Jika masih kurang yakin betapa ulah manusia menyebabkan penumpukan "sampah karbon raksasa" di atmosfer, mari cermati data Badan Energi Internasional (IEA).
Ini menjelaskan kalau manusia "nyampah karbon" alias memuntahkan GRK secara sadar atau tidak sadar dalam kegiatan mereka sehari-hari.
Tahun 2024 lalu, gas CO2 yang ditumpahkan sektor energi menembus 37,8 Gt atau 37,8 miliar ton. Konsentrasi CO2 di atmosfer pun meroket jadi 422,5 ppm atau 50 persen lebih tinggi dari tingkat pra-revolusi industri.
Semua ini secara kait-mengait menyebabkan suhu bumi rata-rata melonjak di atas 1,5 derajat Celcius, alias lebih tinggi dari batas toleransi yang ditetapkan Perjanjian Paris 2015. Krisis iklim kian menjadi-jadi.

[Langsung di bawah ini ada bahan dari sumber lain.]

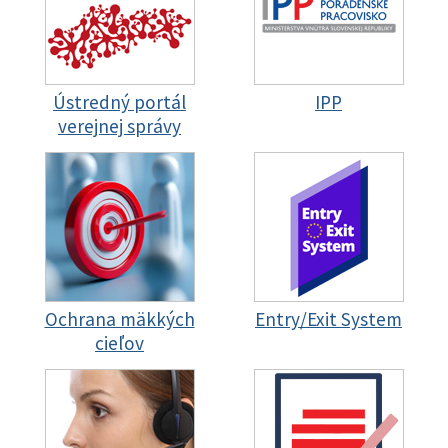
Ústredný portál
IPP
verejnej správy
Ochrana mäkkých
Entry/Exit System
cieľov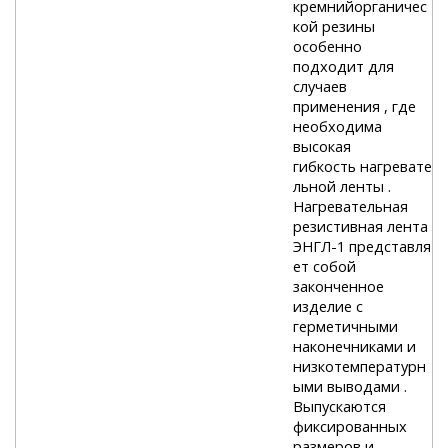
кремнийорганичес
кой резины
особенно
подходит для
случаев
применения , где
необходима
высокая
гибкость нагревате
льной ленты .
Нагревательная
резистивная лента
ЭНГЛ-1 представля
ет собой
законченное
изделие с
герметичными
наконечниками и
низкотемпературн
ыми выводами .
Выпускаются
фиксированных
размеров и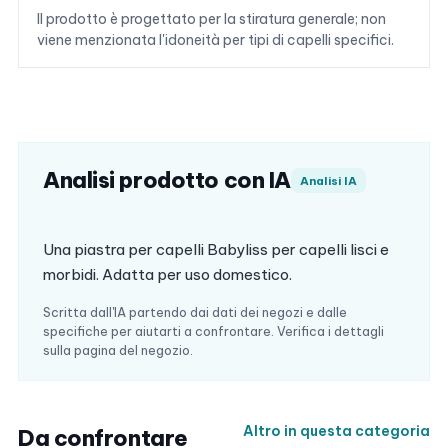
Il prodotto è progettato per la stiratura generale; non
viene menzionata l'idoneità per tipi di capelli specifici.
Analisi prodotto con IA
Analisi IA
Una piastra per capelli Babyliss per capelli lisci e
morbidi. Adatta per uso domestico.
Scritta dall'IA partendo dai dati dei negozi e dalle
specifiche per aiutarti a confrontare. Verifica i dettagli
sulla pagina del negozio.
Altro in questa categoria
Da confrontare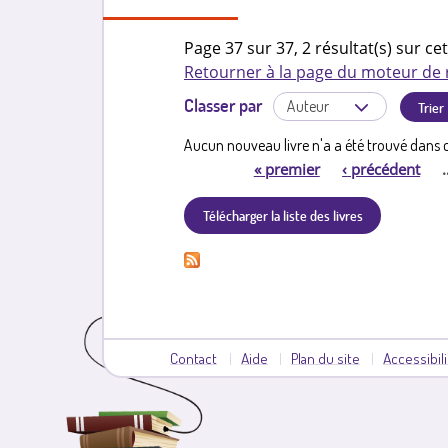
Page 37 sur 37, 2 résultat(s) sur cet
Retourner à la page du moteur de
Classer par
Aucun nouveau livre n'a a été trouvé dans c
«
premier
‹
précédent
P
Télécharger la liste des livres
a
g
e
s
Contact
Aide
Plan du site
Accessibil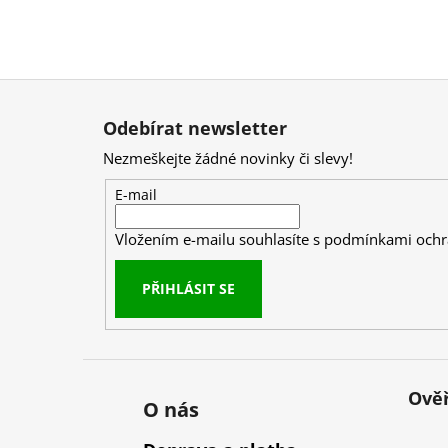
Z
á
Odebírat newsletter
p
Nezmeškejte žádné novinky či slevy!
a
t
E-mail
í
Vložením e-mailu souhlasíte s
podmínkami ochr
PŘIHLÁSIT SE
Ověř
O nás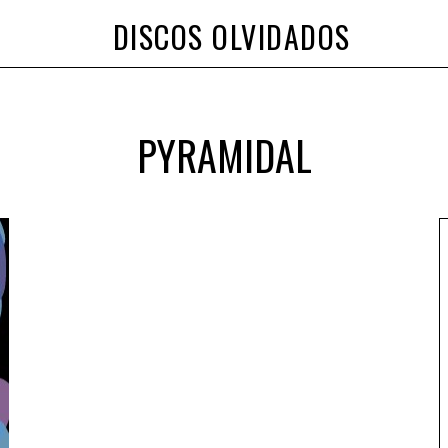
DISCOS OLVIDADOS
PYRAMIDAL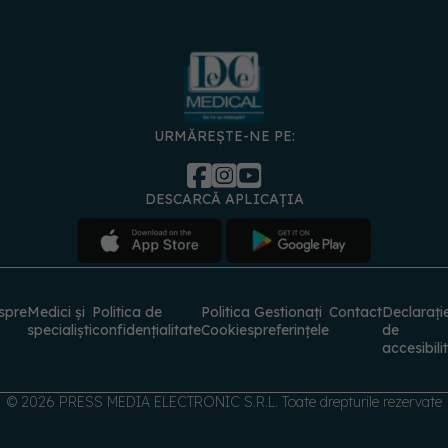
URMĂREȘTE-NE PE:
DESCARCĂ APLICAȚIA
spre
Medici și
Politica de
Politica
Gestionați
Contact
Declarați
specialiști
confidențialitate
Cookies
preferințele
de
accesibili
© 2026 PRESS MEDIA ELECTRONIC S.R.L. Toate drepturile rezervate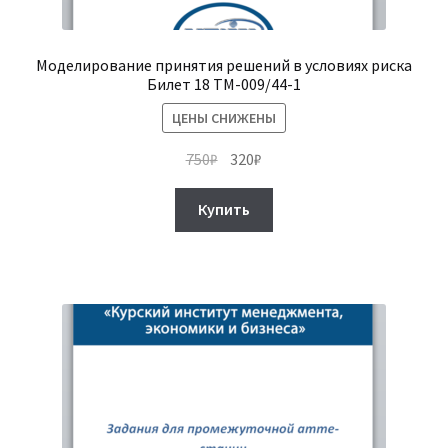
Моделирование принятия решений в условиях риска
Билет 18 ТМ-009/44-1
ЦЕНЫ СНИЖЕНЫ
Первоначальная
Текущая
750
₽
320
₽
цена
цена:
составляла
320₽.
Купить
750₽.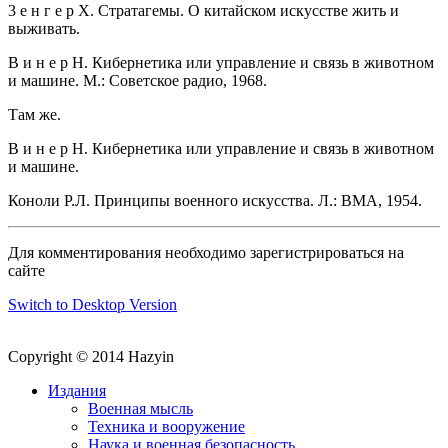
3 е н г е р X. Стратагемы. О китайском искусстве жить и
выживать.
В и н е р Н. Кибернетика или управление и связь в животном
и машине. М.: Советское радио, 1968.
Там же.
В и н е р Н. Кибернетика или управление и связь в животном
и машине.
Коноли Р.Л. Принципы военного искусства. Л.: ВМА, 1954.
Для комментирования необходимо зарегистрироваться на
сайте
Switch to Desktop Version
Copyright © 2014 Hazyin
Издания
Военная мысль
Техника и вооружение
Наука и военная безопасность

Perserikatan Bangsa-Bangsa menyebut kerusakan lingkungan, bencana alam, cuaca ekstrem, kerawanan pangan dan air, gangguan ekonomi hingga konflik dan teror telah mengancam manusia akibat suhu bumi yang kian terpanggang.
Di lamannya, PBB menulis: Tidak ada benua yang tidak tersentuh gelombang panas, kekeringan, topan hingga badai yang menyebabkan kerusakan massal di seluruh dunia.
Baca juga: 10 Tahun Perjanjian Paris dan Katak dalam Panci Panas
Masih kata PBB, kini 90 persen bencana terkait dengan cuaca dan iklim yang mengakibatkan kerugian ekonomi kolosal: 520 miliar dolar AS setahun. Itu separuh produk domestik bruto (PDB) Indonesia saat menjadi anggota negara "1 triliun dolar AS" sekian tahun silam.
Daya rusaknya ke mana-mana karena menyebabkan 26 juta jiwa penduduk bumi jatuh miskin.
Untuk membayangkan kengerian lompatan suhu sebesar rata-rata 1,5 derajat Celcius, sangat gampang. Sejumlah kota di Tanah Air pernah didera suhu ekstrem di atas 40 derajat Celcius.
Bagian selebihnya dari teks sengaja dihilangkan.